Java Desktop for X Window

Copyright © 2001-2004 The JD4X Project
Refer to the GNU General Public License for more details.

How To Configure The Task Bar Applets.
The default  desktop provides additional support for  customizing applet launchers  on the task bar. From our introduction section, we have made it clear that  applets can be added through the module interface and that only applet launchers are allowed to be configured on the desktop. Applet  launchers are merely application launchers that allows the user to activate their favorite program directly through the desktop task bar without having to browse the Programs menu.

Applet Editor
Applet Editor screenshot.

The Applet Editor consist of two panels. The first panel is the configured applet panel. It represents the actual position and invokation parameters of each of the current available desktop applet launchers. The editor allows the user to select the Command Type, the individual configuration details and the desired functions to manipulate the actual desktop task bar applet launchers. A user can basically add, delete and update any item that they have selected. A selected item is the item that the user has clicked on in the editor's applet panel and it is also the item that is currently highlighted. When a user add, delete or update an item in the editor's applet panel, it does not directly take effect in the actual desktop task bar until the user clicks on the Ok or Apply button to finalize the changes. If the Ok button is clicked, the changes will take effect on the desktop task bar and the applet editor will be closed. The Apply button allows the changes to take effect but the applet editor will not be closed. When the user clicks on the Cancel button, no changes will occur to the actual desktop task bar applet launchers, however, the editor's applet panel will retain its current changes.

Configuration Parameters
The Command Type option check box has three application types for the user to select from. Selecting any of the Command Type options will also disable the invalid configuration options that cannot be made available to that specific option. These invalid options will be automatically gray out. The example shown below makes it clear to the user that a native application do not require a Jvm Option or a fully qualified class (FQC).

Native Option
Native invokation option screenshot.

The Native option allows a non-Java application program to be added as an applet launcher. This option allows applications like Mozilla, Xterm, OpenOffice, Gimp and etc. to be used on the Java desktop. The Native option also make use of the current Linux environment path settings to find the desktop applications. Therefore applications that have been properly installed into your Linux environment do not require an absolute file path name, only the application name is required to activate them.

Jar Option
Jar invokation screenshot.

One way that the default desktop differs from the other non-Java desktops in that it supports the Java invokation mechanism intuitively in its activation system. The Jar option allows a Java program zipped into a Jar file to be executed like a native application. No other additional options are required to execute a Jar file, only the absolute file path name to the Jar file is required. An example is the JavaExplorer program shown above. The Jvm option only needs to be used if there are additional customization options required such as limiting the Jvm memory usage, using the server Jvm rather than the default client Jvm and etc.

Class Option
Applet Class invokation screenshot.

The Class option allows a class file Java program to be executed. This option allow raw class files to be executed but unlike the Jar option, you need to specify the class path as well as the fully qualified class definition in order to properly execute the program. FQC or fully qualified class means the full package and class name. It is similar to the import statement used in Java code files except that it excludes the key word, import. An example is shown above where there is a MyClass program (MyClass.class) and it resides in a package named MyPackage (package directory), which is found in the /usr/jd4x/jbin directory. If you require more help on this topic, please refer to the Java documentation distributed together with your Java toolkit.
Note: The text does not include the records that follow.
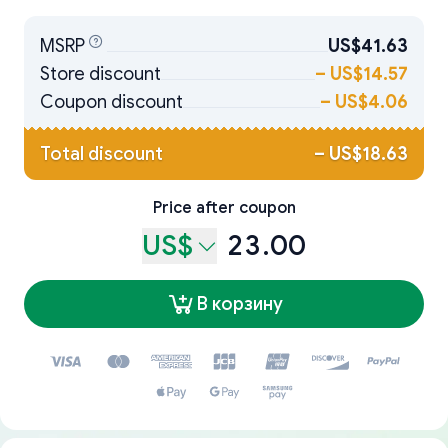
MSRP
US$41.63
Store discount
–
US$14.57
Coupon discount
–
US$4.06
Total discount
–
US$18.63
Price after coupon
US$
23.00
В корзину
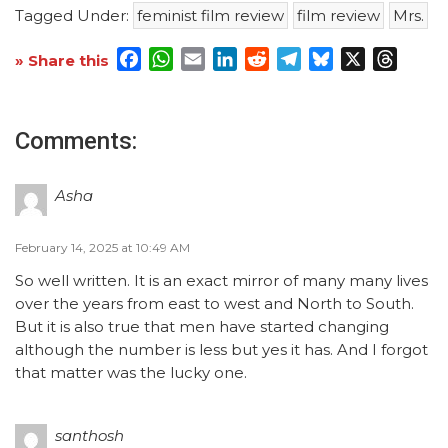
Tagged Under:
feminist film review
film review
Mrs.
Facebook
WhatsApp
Email
LinkedIn
Reddit
Telegram
Bluesky
X
Threa
» Share this
Comments:
Asha
February 14, 2025 at 10:49 AM
So well written. It is an exact mirror of many many lives
over the years from east to west and North to South.
But it is also true that men have started changing
although the number is less but yes it has. And I forgot
that matter was the lucky one.
santhosh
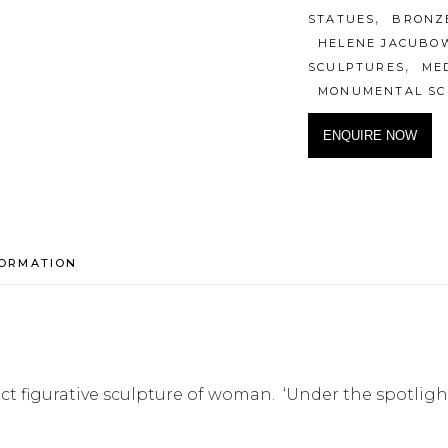
,
STATUES
BRONZ
HELENE JACUBO
,
SCULPTURES
ME
MONUMENTAL SC
ENQUIRE NOW
FORMATION
ract figurative sculpture of woman. ‘Under the spotl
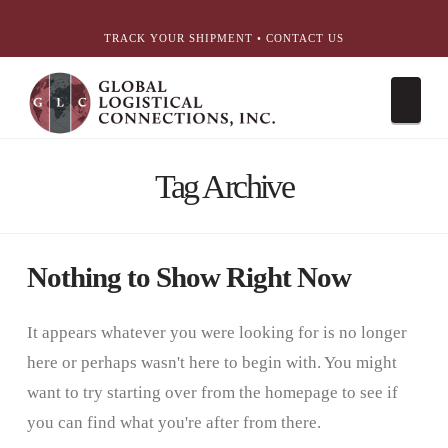
简体中文
English
עִבְרִית
Português
Español
TRACK YOUR SHIPMENT
•
CONTACT US
Nav
Tag Archive
Nothing to Show Right Now
It appears whatever you were looking for is no longer
here or perhaps wasn't here to begin with. You might
want to try starting over from the homepage to see if
you can find what you're after from there.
If you want to find a desired icon or program file without having to type the entire path of the file name, you can click on the Browse button. It will produce a JD4X system file chooser for you to browse through your file system and select the desired file. Once the desired file has been selected, click on Accept to finalize your selection.

System File Chooser
System file chooser screenshot.

Adding A New Applet Launcher
To add a new applet launcher, you will need to select the correct Command Type to indicate what type of application the generated launcher will have to execute. Only the necessary parameters will be enabled for you to configure. Refer to the section on configuration parameters for more details. Remember to finalize the changes by clicking the Apply or Ok button before closing the applet editor for it to take effect on the desktop task bar after you are finished configuring the editor's applet panel. If no current selection has been made and the Add button is pressed, an empty item entitled New Launcher will be added such that the user can select and edit it at a later time. All new applet launchers are appended to the last item (right most) in the editor's applet panel.
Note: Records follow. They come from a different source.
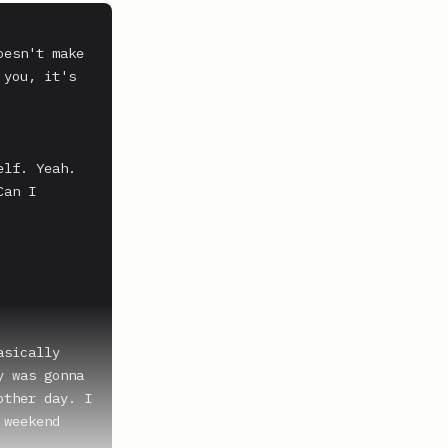
esn't make 
you, it's 
lf. Yeah.

an I 
sically 
 was gonna 
ther day. I 
weekend 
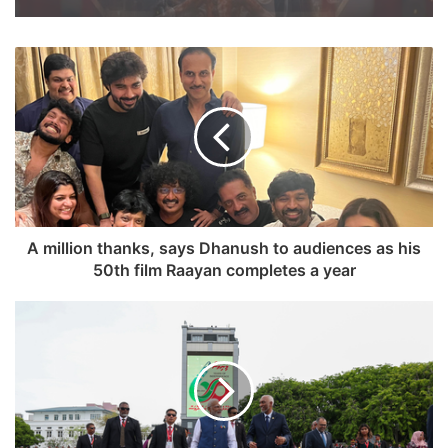
A million thanks, says Dhanush to audiences as his
50th film Raayan completes a year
Deleting An Existing Applet Launcher
To delete an applet launcher, just select the desired launcher to be removed by clicking on the corresponding item on the editor's applet panel and clicking the Delete button. The selected item in the editor's applet panel will then be removed. Once you have finalized you changes, you can click on the Apply button for it to take effect on the actual desktop task bar.

Updating An Existing Applet Launcher
If at anytime, you need to alter any of the current settings, just select on the desired item and make your changes. Once you have made your alteration, click on the Update button to make the changes take effect first on the editor's applet panel before clicking on the Apply or Ok button. If you fail to update the editor's applet panel first, the changes will not be reflected on the desktop task bar when you press the Apply or Ok button.